Se trata de la tercera generación de aviones oftalmológicos que nacen de la mano de Orbis, una organización internacional no lucrativa que lucha contra la ceguera a nivel mundial y que ya ha realizado 41.281 cirugías oculares y 24.277 intervenciones pediátricas en numerosos países.

En esta ocasión, la aeronave ha sido donada por la empresa de logística aérea FedEx, mientras que la industria de soluciones tecnológicas Creston ha aportado más 300.000 dólares en equipos médicos, entre ellos un microscopio 3D y una cámara de profundidad ocular, imprescindible en cirugías de glaucoma.

El hospital, cuya fabricación ha durado más de 6 años, cuenta con un diseño modular en 9 departamentos personalizados similares a los contenedores de carga comercial, que “combinan lo último en navegación aérea, ingeniería hospitalaria, tecnología y experiencia clínica”, tal como explica Bob Ranck, Presidente y CEO, Orbis Internacional.

El MD-10, único en su especie como hospital sin base terrestre acreditado por la Asociación Americana para la Acreditación de Cirugía Ambulatoria Instalaciones Internacional (AAAASFI), cuenta con un aula de 48 plazas para impartir clases a oftalmólogos y enfermeras noveles de los países anfitriones.

El material ofrecido en estas clases puede hacerse extensible a un auditorio que se encuentre fuera del avión, por ejemplo, en un centro educativo o un hospital cercano.
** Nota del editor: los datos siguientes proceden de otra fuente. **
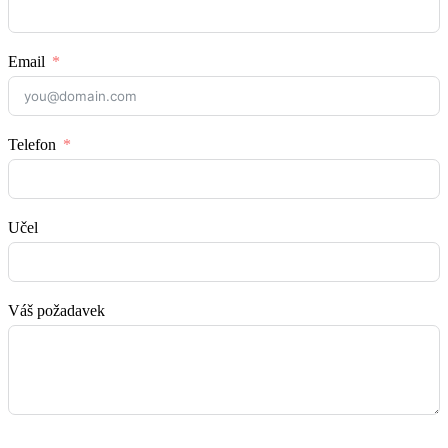
Email
Telefon
Učel
Váš požadavek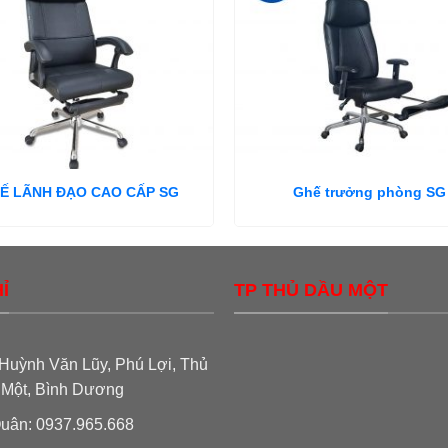
Ế LÃNH ĐẠO CAO CẤP SG
Ghế trưởng phòng SG
Ỉ
TP THỦ DẦU MỘT
Huỳnh Văn Lũy, Phú Lợi, Thủ
 Một, Bình Dương
uân: 0937.965.668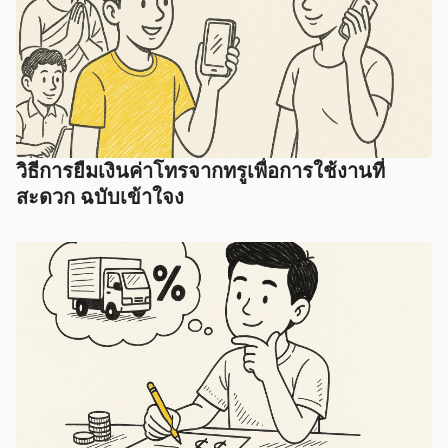
วิธีการยืมเงินค่าโทรจากทรูเพื่อการใช้งานที่
สะดวก ฉบับเข้าใจง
Gracias a la plataforma de telemedicina Cybersight, los voluntarios podrán seguir proporcionando formación continua desde cualquier lugar del mundo.

Tras este aula se encuentra una sala audiovisual desde donde pueden controlarse 56 monitores, 17 cámaras y 8 micrófonos ubicados en todo el avión que permiten la visualización continua de las intervenciones quirúrgicas que se llevan a cabo en la sala de operaciones. Varias copias de estas grabaciones se reparten después entre los hospitales de la zona.

De esta manera, el complejo no servirá únicamente como espacio de formación, sino que en él también se atenderán pacientes reales gracias a la sala láser y de reconocimiento, la sala estéril, el quirófano y el cuarto de recuperación que ocupan el resto del avión.

“Nuestra misión en Orbis es luchar contra la ceguera; creemos que nadie debería quedarse ciego por enfermedades que son tratables o prevenibles”, ha afirmado Ranck, “no estamos aquí para lucirnos, sino para enseñar”, añade el pediatra y oftalmólogo voluntario de Orbis, Daniel Neely.

Tal como han adelantado sus organizadores, el Hospital Ocular Aéreo partirá el próximo septiembre hacia una ruta médica por Asia, que comenzará en la ciudad china de Shenyang. Así mismo, los voluntarios han recordado que es posible realizar donaciones para el proyecto desde su página web.